Değişme zamanından önce çekilen süt dişlerinin veya erken yaşta kaybedilen daimi dişlerin yerine yapılan bir çeşit protezdir. Yapım amaçları, kaybedilen dişlerin yerlerine komşu dişlerin kaymasını önleyerek çapraşıklıkların ve kapanış bozukluklarının önlenmesi ve estetik, çiğneme ve konuşma fonksiyonlarının düzeltilmesidir. Kapanış bozukluklarının tedavisi daha zahmetli, uzun süreli ve pahalı bir tedavi şeklidir.

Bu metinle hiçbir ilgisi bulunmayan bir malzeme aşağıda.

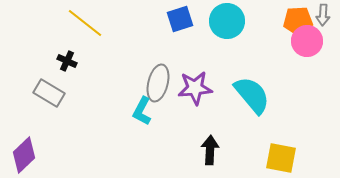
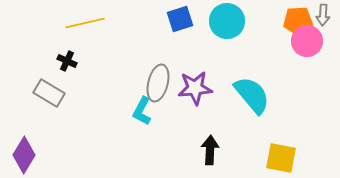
yellow line: rotated 51 degrees counterclockwise
purple diamond: rotated 15 degrees counterclockwise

Ancak yer tutucuya rağmen kapanış bozukluğu gelişebilir. Bu durumda yer tutucular gelişebilecek kapanış bozukluğunun daha hafif olmasını sağlayacaktır. Yer tutucular eksik diş sayısına göre sabit veya hareketli olabilir. bazen duruma göre çocuklara çocuk protezi de yapılabilir. Bunlar erişkinlerde yapılan hareketli protezlere benzer ve çocuktaki çiğneme fonksiyonu kaybında kullanımı gereklidir.

8. DİŞ BEYAZLATMA:

Doğuştan veya sonradan diş rengi koyulaşan veya diş renginden memnun olmayan hastalara uygulanır. Tedavi sırasında uygulanan işlemler birkaç seans devam edebilir, ancak istenilen başarı her zaman elde edilemeyebilir. Bazen tamamen başarılı olunmayabilir, birkaç sene sonra dişlerin eski rengine dönebilir veya kısa süreli tekrar uygulamalar gerekebilir. Tedavi sırasında kullanılan maddeye bağlı olarak alerji, ağız yumuşak dokularında yanma, beyazlama görülebilir ve hassasiyet olabilir. İşlem sonrası hekiminizin önerdiği süreyle renklendirici herhangi bir besin alınmaması gerekir. Dişin canlılığını yitirmesine bağlı olarak meydana gelen renk değişikliklerini gidermek için farklı bir diş beyazlatma yöntemi uygulanır. Bu işlemde kullanılan maddeye bağlı olarak diş köklerinde erime meydana gelebilir.